Вверх по Ориноко (Энар) - страница 45

У Америки такая же короткая память, как у длинной реки, по тинистой неспокойной глади которой она не спеша скользит.

Глава 23

Я проводил ее до дома: а домой-то мне и не хочется, сказала она, глядя на меня, и сердце у меня сразу куда-то ухнуло, но я ее просто неправильно понял — причиной опять был Юрий, она не хотела оставаться с ним наедине. Глаза у нее наполнились слезами, и я, конечно, не знал почему; откуда мне было знать, что с ней творится, что вообще между ними происходит, что ее ждет наверху. Хочешь, еще немного пройдемся, предложил я. Лучше поднимись, пожалуйста, со мной. Я не знаю, в каком он там состоянии.

Она попросила Юрия зайти к ней после больницы, а было уже поздно, почти полночь, так что наверняка он был наверху; я задумался, прежде чем ответить, домой меня не тянуло, дома сейчас никого, погода стоит теплая, ночь великолепная, я немножко выпил, с Жоаной мне хорошо, и я решил подняться.

Юрий лежал на диване с сигаретой в руке и смотрел в потолок. Он и слова нам не сказал, услышав, как мы вошли.

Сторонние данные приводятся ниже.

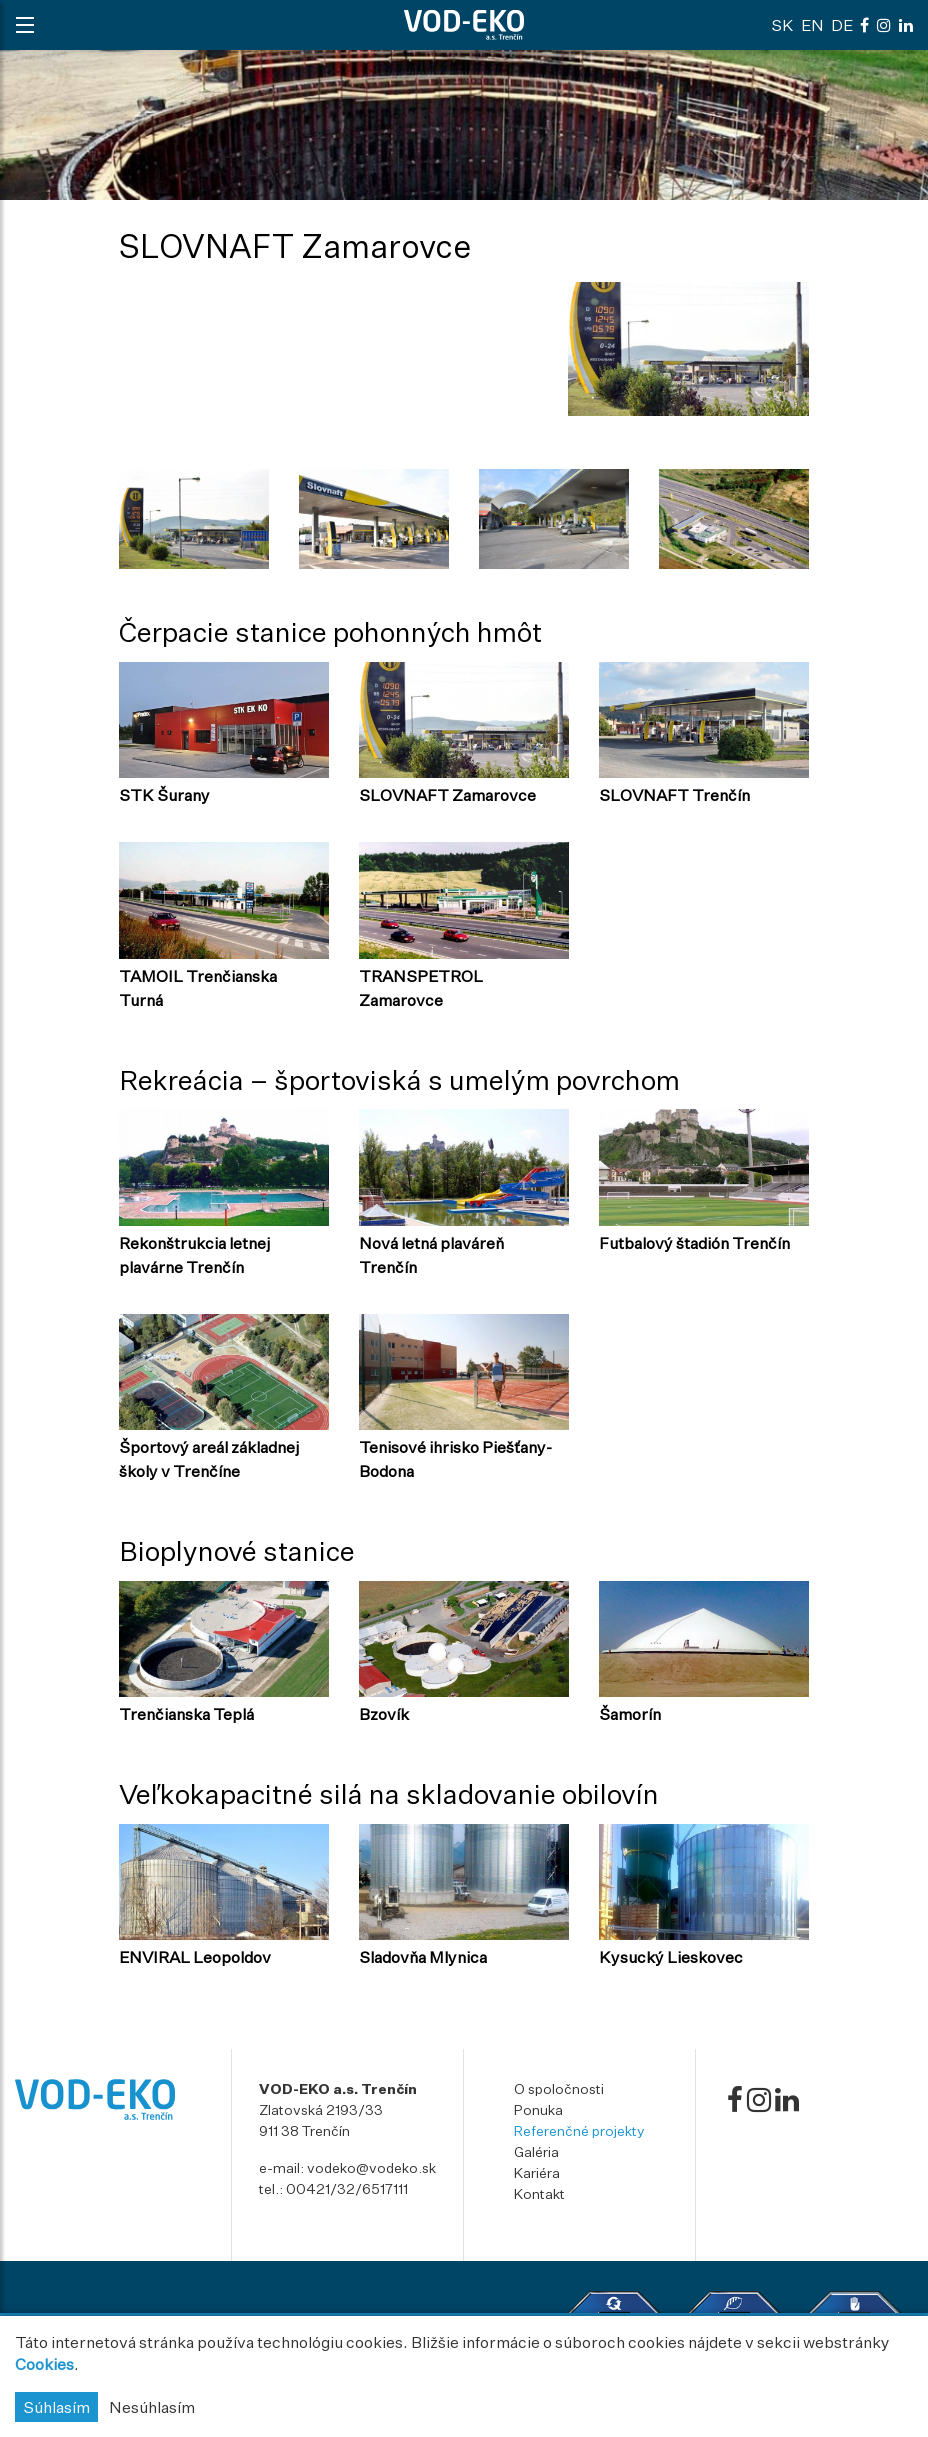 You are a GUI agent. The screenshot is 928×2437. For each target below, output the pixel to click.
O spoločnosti (559, 2088)
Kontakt (539, 2193)
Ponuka (538, 2109)
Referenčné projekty (579, 2130)
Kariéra (537, 2172)
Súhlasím (56, 2407)
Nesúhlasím (152, 2407)
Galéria (536, 2151)
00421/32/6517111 (347, 2188)
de (842, 25)
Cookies (44, 2364)
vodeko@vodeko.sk (371, 2167)
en (812, 25)
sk (782, 25)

Витал неведомо где. Я что-то произнес, что — сейчас не помню, он ничего не ответил. Я внимательно посмотрел на него, мне показалось, что он, может быть, даже плакал, трудно сказать, но глаза у него запали, и он был ужасно бледным.

Жоана сразу засуетилась, принялась что-то прибирать, расставлять по местам — книги, какие-то вещички в своей небольшой комнатке, захлопотала на кухне, а я сел рядом с Юрием, который по-прежнему смотрел в потолок.

— Что-то не ладится? — спросил я.

— А ты поставь себя на мое место, — отозвался он.

Я не ждал, что он мне ответит, и удивился — ответу и его нелепости. Больше спрашивать мне не захотелось. Сейчас, мне кажется, я наконец понял, в чем дело; после долгих споров и разговоров с Одой, после мучительных размышлений я, отгоревав и сняв траур, похоже, начал приближаться к истине: да, такое возможно, человек может помрачить себе разум, он способен, не теряя рассудка, впасть в безумие; не умея найти ответ на сжигающие его вопросы, он может просто отдаться страданию.

Юрий на секунду крепко зажмурился, будто едкий дым попал ему в глаза.

— Пошли, Игнасио, нам пора, — сказал он совершенно неожиданно.

Встал с дивана и, больше ничего не прибавив, направился к двери. Жоана стояла на пороге кухни и смотрела на нас, он на нее и не взглянул.

Зачем он дожидался ее, если хотел уйти, подумал я. Или он ждал меня, поди догадайся.

Мне-то совсем не хотелось уходить, но я конечно же тоже вышел вслед за ним, а он как обычно помчался вниз через две ступеньки; я спускался медленно, чувствуя на душе тяжесть, дружба наша умерла, сказать мне ему было нечего, а слушать его я больше не хотел, я прекрасно знал, что он скажет, начнет с того, что будет винить всех вокруг, и ее тоже, потом опять заговорит о себе, начнет поносить, судить и жалеть себя, казниться, горевать о незадавшейся судьбе и будет ходить и ходить по этому порочному кругу, не в силах вырваться за его пределы; Юрий расшибался всегда об один и тот же камень: шарил вокруг себя, как слепец, в напрасных поисках смысла и цели, но, если жизнь или смерть совали ему эти смысл и цель прямо в руки, он отшвыривал их, объявлял абсурдом и продолжал искать, все дальше, все глубже, ожидая озарения и просветления, и снова напрасно, потому что не верил и в озарения тоже, а вертел по собственному почину свое колесо, как белка, в полной темноте и безнадежности, отвергая здравый смысл, ничего не находя в проглоченных наспех книгах, вот что я думал о Юрии, и если не знал всех привходящих обстоятельств, то прекрасно видел болезнь, от которой он не желал выздоравливать, и вот, спускаясь вслед за ним по лестнице, я мучился вопросом: почему с такой готовностью оставил Жоану и потащился вслед за ним? И тут мне на миг показалось, что все случившееся, все, что происходило с нами до этой минуты, делалось по его указке, он поставил этот спектакль и заказал музыку, он, слепец, надумавший стать хореографом.